*** SOURCE MATERIAL ***

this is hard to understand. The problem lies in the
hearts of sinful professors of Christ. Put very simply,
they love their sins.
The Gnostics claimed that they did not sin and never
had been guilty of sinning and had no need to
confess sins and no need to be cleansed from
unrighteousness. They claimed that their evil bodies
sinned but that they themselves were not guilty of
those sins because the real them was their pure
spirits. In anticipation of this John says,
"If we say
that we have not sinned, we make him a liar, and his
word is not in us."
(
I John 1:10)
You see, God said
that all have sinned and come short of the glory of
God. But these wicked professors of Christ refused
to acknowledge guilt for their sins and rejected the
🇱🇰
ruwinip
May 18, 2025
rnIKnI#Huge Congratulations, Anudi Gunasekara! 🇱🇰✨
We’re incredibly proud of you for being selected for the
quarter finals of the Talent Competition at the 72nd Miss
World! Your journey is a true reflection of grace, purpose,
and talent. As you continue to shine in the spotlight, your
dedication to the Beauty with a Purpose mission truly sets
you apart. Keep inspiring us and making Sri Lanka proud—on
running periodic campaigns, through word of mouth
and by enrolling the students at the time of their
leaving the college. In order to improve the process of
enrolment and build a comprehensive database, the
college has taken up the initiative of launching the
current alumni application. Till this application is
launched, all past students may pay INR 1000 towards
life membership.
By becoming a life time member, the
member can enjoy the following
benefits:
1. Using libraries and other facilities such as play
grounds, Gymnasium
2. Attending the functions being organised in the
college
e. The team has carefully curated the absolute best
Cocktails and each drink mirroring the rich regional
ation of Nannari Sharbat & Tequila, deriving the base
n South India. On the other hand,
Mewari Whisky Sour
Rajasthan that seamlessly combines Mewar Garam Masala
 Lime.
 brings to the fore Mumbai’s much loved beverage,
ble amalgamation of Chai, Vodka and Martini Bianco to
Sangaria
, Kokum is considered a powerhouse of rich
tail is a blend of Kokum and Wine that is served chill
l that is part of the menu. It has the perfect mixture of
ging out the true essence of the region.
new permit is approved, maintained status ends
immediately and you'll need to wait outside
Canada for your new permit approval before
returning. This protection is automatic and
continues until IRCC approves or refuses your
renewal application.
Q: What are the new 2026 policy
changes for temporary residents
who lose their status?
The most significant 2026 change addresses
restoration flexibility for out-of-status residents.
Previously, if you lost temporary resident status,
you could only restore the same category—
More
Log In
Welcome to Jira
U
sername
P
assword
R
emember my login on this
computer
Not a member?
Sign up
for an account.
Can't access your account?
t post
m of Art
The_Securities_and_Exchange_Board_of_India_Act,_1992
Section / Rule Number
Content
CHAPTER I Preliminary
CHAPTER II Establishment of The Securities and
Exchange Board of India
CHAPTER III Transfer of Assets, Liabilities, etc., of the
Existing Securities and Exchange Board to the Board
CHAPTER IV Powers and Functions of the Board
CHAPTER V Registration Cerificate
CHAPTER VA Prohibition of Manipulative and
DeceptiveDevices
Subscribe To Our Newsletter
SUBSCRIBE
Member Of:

*** End of SOURCE MATERIAL ***

INSTRUCTIONS FOR THE TASK
Search the data above for lines holding "residents" and copy each of them.

WRITTEN RESPONSE
changes for temporary residents
restoration flexibility for out-of-status residents.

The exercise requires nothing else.